Aan de Voorzitter van de Tweede Kamer der Staten-Generaal
Den Haag, 25 maart 2024
Met deze brief informeren wij uw Kamer over de reactienota over de reikwijdte en detailniveau
van het milieueffectrapport (MER) onderliggend aan de Wijziging Kernenergiewet voor
de bedrijfsduurverlenging kerncentrale Borssele. De reactienota is als bijlage bij
deze brief opgenomen.
Reactienota op de concept-notitie reikwijdte en detailniveau
De Minister voor Klimaat en Energie en de Staatssecretaris van Infrastructuur en Waterstaat
hebben het voornemen om de Kernenergiewet te wijzigen waardoor een vergunningsaanvraag
voor bedrijfsduurverlenging van de kerncentrale Borssele in de toekomst mogelijk wordt.

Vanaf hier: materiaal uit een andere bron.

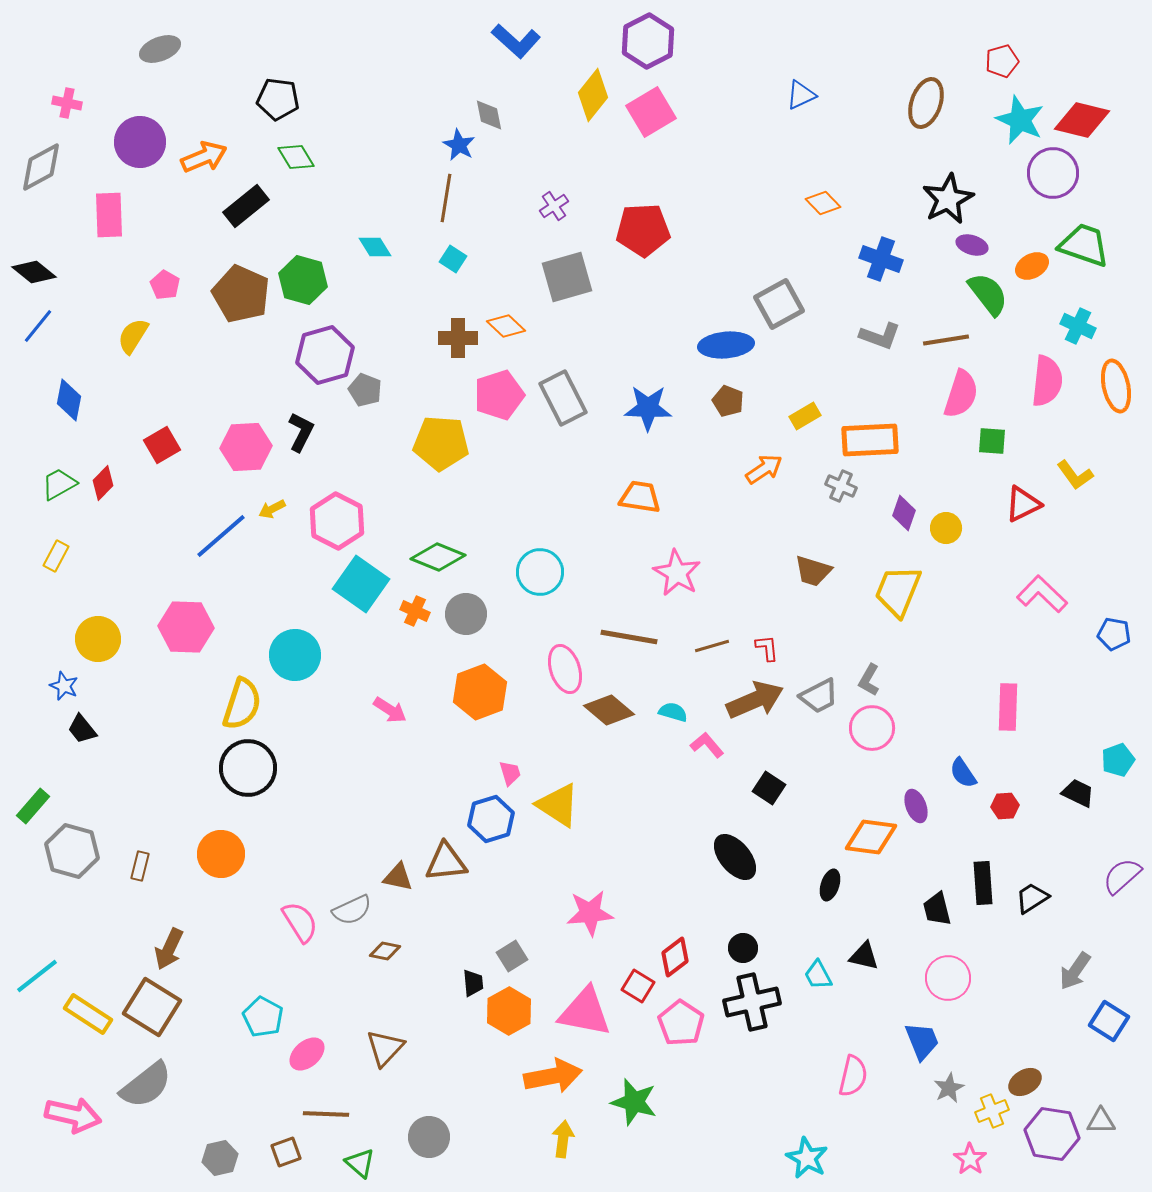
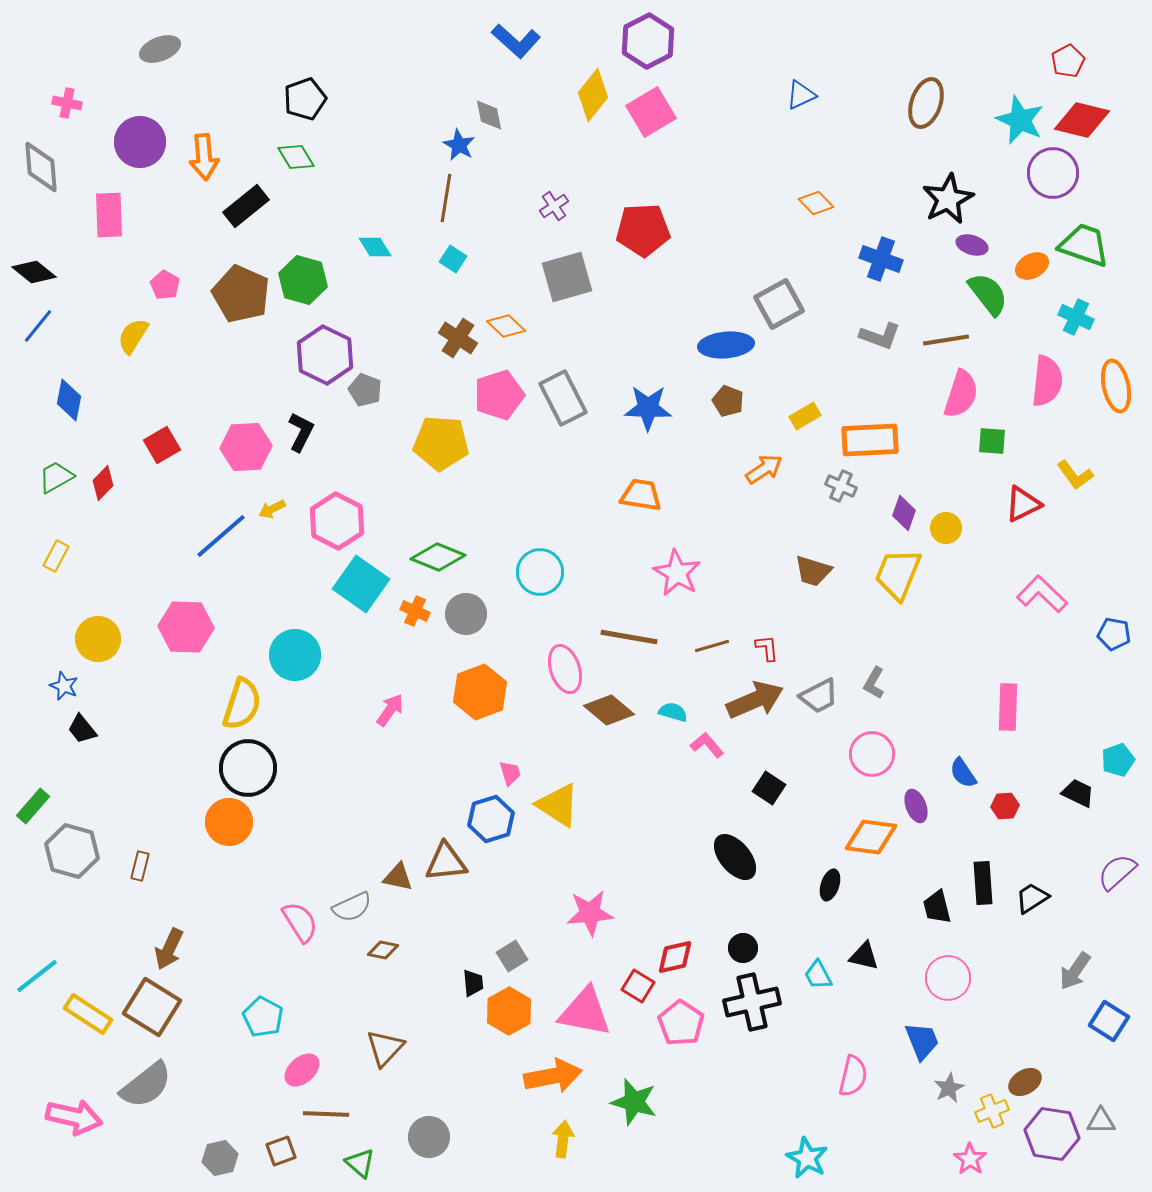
red pentagon at (1002, 61): moved 66 px right; rotated 12 degrees counterclockwise
black pentagon at (278, 99): moved 27 px right; rotated 27 degrees counterclockwise
orange arrow at (204, 157): rotated 108 degrees clockwise
gray diamond at (41, 167): rotated 66 degrees counterclockwise
orange diamond at (823, 203): moved 7 px left
cyan cross at (1078, 326): moved 2 px left, 9 px up
brown cross at (458, 338): rotated 33 degrees clockwise
purple hexagon at (325, 355): rotated 18 degrees counterclockwise
green trapezoid at (59, 484): moved 3 px left, 7 px up
orange trapezoid at (640, 497): moved 1 px right, 2 px up
yellow trapezoid at (898, 591): moved 17 px up
gray L-shape at (869, 680): moved 5 px right, 3 px down
pink arrow at (390, 710): rotated 88 degrees counterclockwise
pink circle at (872, 728): moved 26 px down
orange circle at (221, 854): moved 8 px right, 32 px up
purple semicircle at (1122, 876): moved 5 px left, 4 px up
black trapezoid at (937, 909): moved 2 px up
gray semicircle at (352, 910): moved 3 px up
brown diamond at (385, 951): moved 2 px left, 1 px up
red diamond at (675, 957): rotated 24 degrees clockwise
pink ellipse at (307, 1054): moved 5 px left, 16 px down
pink arrow at (73, 1115): moved 1 px right, 2 px down
brown square at (286, 1152): moved 5 px left, 1 px up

Om de bedrijfsduurverlenging mogelijk te maken is als eerste stap nodig om artikel
15a van de Kernenergiewet (Kew) te wijzigen. Ten behoeve hiervan wordt door EZK een
milieueffectrapport (MER) voorbereid waarvoor door EZK ook een concept-Notitie Reikwijdte
en Detailniveau (NRD) is opgesteld.
Op basis van de ontvangen zienswijzen tijdens de terinzagelegging van de concept-NRD
en het advies van de Commissie voor de milieueffectrapportage (bijlage bij kst-32 645-119) is gezamenlijk een reactienota opgesteld. De reactienota vormt ons gezamenlijke
besluit over wat de reikwijdte en detailniveau van het op te stellen MER zal zijn.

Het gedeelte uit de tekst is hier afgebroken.